But work has restarted at 25 of 108 projects
Work remains at a standstill on more than 40% of jobs to replace unsafe ACM cladding that were halted due to the lockdown, new government data has revealed.
According to the housing ministry's May building safety update, work was paused on 42% of projects as of 2 June, down from 53% the previous month.
It said of the 108 projects where an update was received, works were paused at 45 of these.
Of the 63 projects where work was continuing, 25 had restarted after an initial pause in works. At the height of lockdown, more than two thirds of schemes were on hold.
In April housing secretary Robert Jenrick committed alongside local authority leaders to ensuring that work on cladding projects proceeded despite the lockdown
Twelve projects that reported they were paused in the April update have since reopened. More projects provided an update in May than in April.
One of the reopened is now complete awaiting building control sign-off.
The update also revealed that there are now 155 high-rise residential and publicly owned buildings in England that have completed remediation works to remove and replace ACM cladding systems – an increase of six since the end of March.
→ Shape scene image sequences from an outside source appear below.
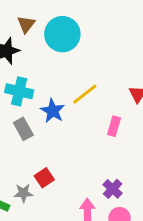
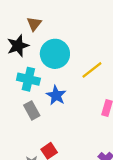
cyan circle: (62, 34) -> (55, 54), moved
yellow line: (85, 94) -> (92, 70), moved

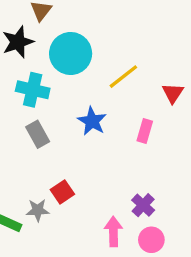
blue star: (56, 95) -> (92, 121), moved

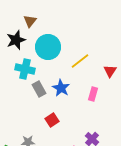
gray rectangle: (38, 134) -> (39, 89), moved
red square: (62, 192) -> (52, 120), moved

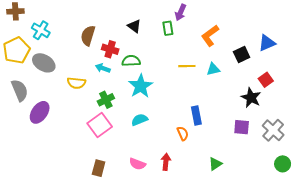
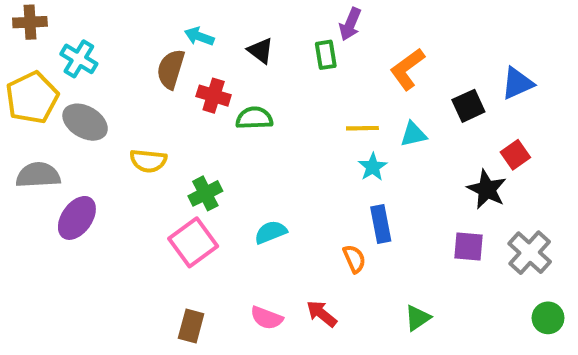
cyan arrow: (103, 68) -> (199, 36), moved
cyan star: (141, 86) -> (373, 167), moved, size x0.6
gray semicircle: (20, 90) -> (38, 175), turned -70
red arrow: (166, 162) -> (322, 314), turned -56

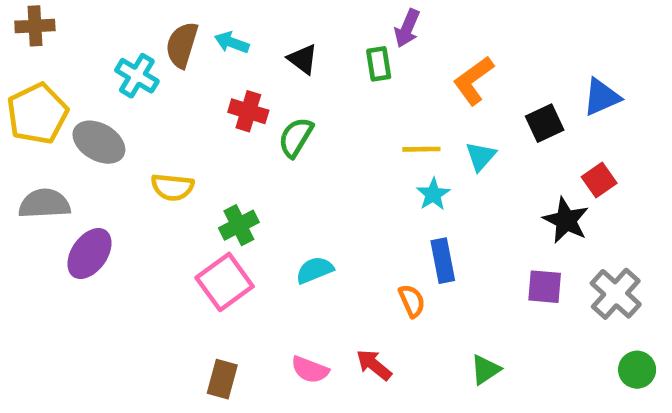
cyan cross: (79, 59) -> (137, 76), moved
brown semicircle: (171, 69) -> (182, 45), moved
green semicircle: (254, 118) -> (296, 137), turned -57
cyan triangle: (413, 134) -> (481, 156), turned -36

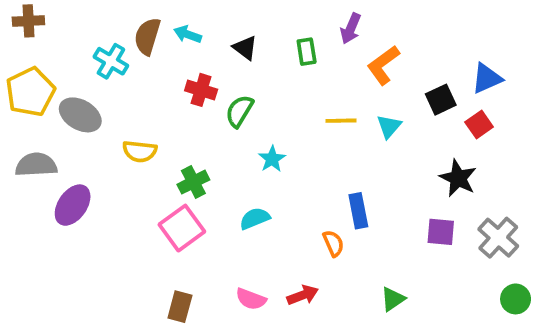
purple arrow: (407, 28) -> (351, 29), moved
red square: (599, 180) -> (479, 124), moved
cyan star: (433, 194) -> (272, 159), moved
red arrow: (374, 365) -> (303, 295), turned 120

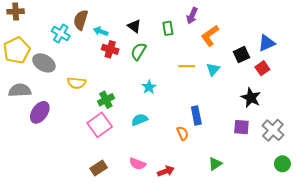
cyan arrow: (188, 34) -> (101, 31), moved
green semicircle: (239, 111) -> (138, 51), moved
red arrow: (303, 295) -> (166, 171), moved
brown rectangle: (180, 307) -> (99, 168), turned 42

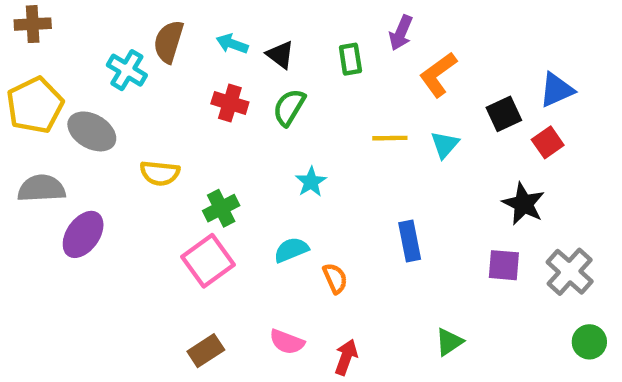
cyan arrow: (101, 31) -> (232, 44), moved
orange semicircle: (183, 133) -> (335, 278), moved
red arrow: (166, 171) -> (346, 357), turned -49

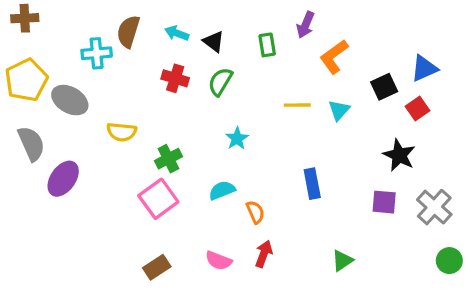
cyan cross: (127, 70) -> (97, 53), turned -36
gray semicircle: (41, 188) -> (31, 144), turned 69
red arrow: (346, 357) -> (264, 254), moved

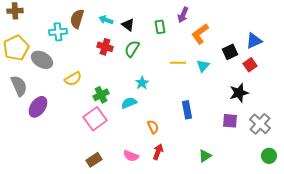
yellow semicircle: (122, 132) -> (73, 79), turned -36
black star: (399, 155) -> (239, 93), turned 30
cyan semicircle: (222, 190) -> (129, 103), moved

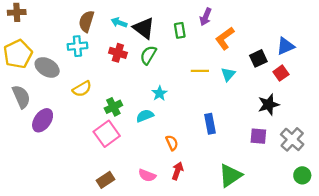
black triangle: (128, 25) -> (144, 28), size x1.5
cyan cross: (58, 32) -> (77, 46), moved
green triangle: (205, 156) -> (230, 175), size x1.6

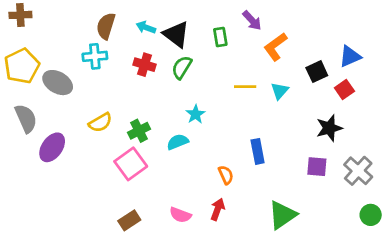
purple arrow: (206, 17) -> (252, 20), turned -66
yellow semicircle: (82, 89) -> (100, 123), moved
orange semicircle: (172, 143) -> (226, 175), moved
There are 300 high-rise residential and publicly owned buildings with cladding unlikely to meet building regulations yet to be remediated in England, 54 of which have had their ACM cladding systems removed.
It also revealed there are 247 high-rise residential and publicly owned buildings identified with ACM cladding systems unlikely to meet building regulations in London, 72 in Greater Manchester and 136 across the rest of England.
Remediation is complete for 50 buildings, or 20%, in London, 30 buildings, or 42%, in Greater Manchester and 75 buildings, or 55% of, across the rest of England.
The update also revealed which local authority areas had the most unremediated buildings, with Greenwich, Tower Hamlets and Newham in London and Salford in Greater Manchester all having more than 20.